I was at the top of the netting when I heard the voices of the slaves.

‘Help us!’ they begged. ‘Don’t leave us to die!’

‘We are drowning! We are drowning!’

Below me, as the Turkish ship tried to pull away from us, it was causing the prow of our galley to settle. The sea was making ready to claim her.

I looked to our rescuers.

The Spaniards were too busy with the fight to see or care what was happening below them. No one would come to the aid of the chained men.

‘Mercy! Mercy!’ The pleas of the slaves were both desperate and pitiful.

The shoulders of one of the Arab slaves, a short stocky fellow, were already under water.

I hesitated; the prow dipped again.

The man’s neck and face submerged. His voice gurgled as the water seeped into his mouth.

The rest shouted louder. The dying cries of the drowning men proved too much for me. I slid back down the netting to meet Panipat on his way up.

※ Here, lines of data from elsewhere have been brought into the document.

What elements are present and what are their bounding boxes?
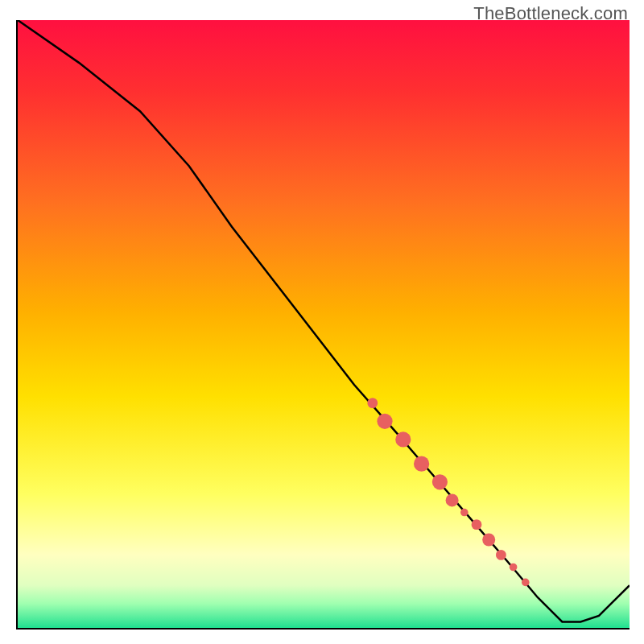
highlight-dot — [395, 431, 411, 447]
highlight-dot — [367, 398, 378, 408]
gradient-background — [18, 20, 630, 628]
highlight-dot — [496, 550, 506, 560]
highlight-dot — [414, 456, 429, 472]
highlight-dot — [446, 493, 459, 506]
highlight-dot — [522, 579, 530, 587]
chart-container: TheBottleneck.com — [0, 0, 644, 644]
highlight-dot — [460, 509, 469, 517]
highlight-dot — [482, 534, 495, 547]
highlight-dot — [472, 519, 482, 530]
plot-area — [16, 20, 630, 630]
highlight-dot — [510, 564, 518, 572]
highlight-dot — [377, 414, 392, 429]
plot-svg — [18, 20, 630, 628]
highlight-dot — [432, 474, 448, 489]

‘Give me the key,’ I said.

Panipat shook his head. ‘They can drown like rats on a sinking ship. It was they who brought us to this state. We would’ve got clear had they not rowed sluggishly and refused to obey my orders.’

It was partly true. If the Arab oarsmen hadn’t worked against us then we might have pulled away earlier; but in the main, it was bad luck and Captain Cosimo with his poor eyesight that had led us to disaster.

‘They don’t deserve to drown,’ I began. ‘If the captain—’

Panipat drew back his fist and sent me sprawling with a punch in the mouth. ‘They will die where they sit,’ he declared. ‘Every one of them.’

A yowling came from the throats of the chained men. The two remaining Arab slaves were tearing frantically at their shackles as the water rose up. One had contorted his body and was trying to bite through his own ankle. Of the four slaves on the port side, three were up to their necks in water, and although the last one, the tallest man, Sebastien, tried to support them, the weight of the shackles and chains was dragging them down. The boat settled again, and one of them went under. It was Jean-Luc. I saw bubbles breaking from his mouth and the terrified look on the faces of the remaining three.

I turned to Panipat. ‘Give me the key!’

‘You will never have it,’ Panipat declared. ‘Never!’

And saying this, he snatched the key from the cord at his wrist. Then he opened his mouth wide and put the key inside.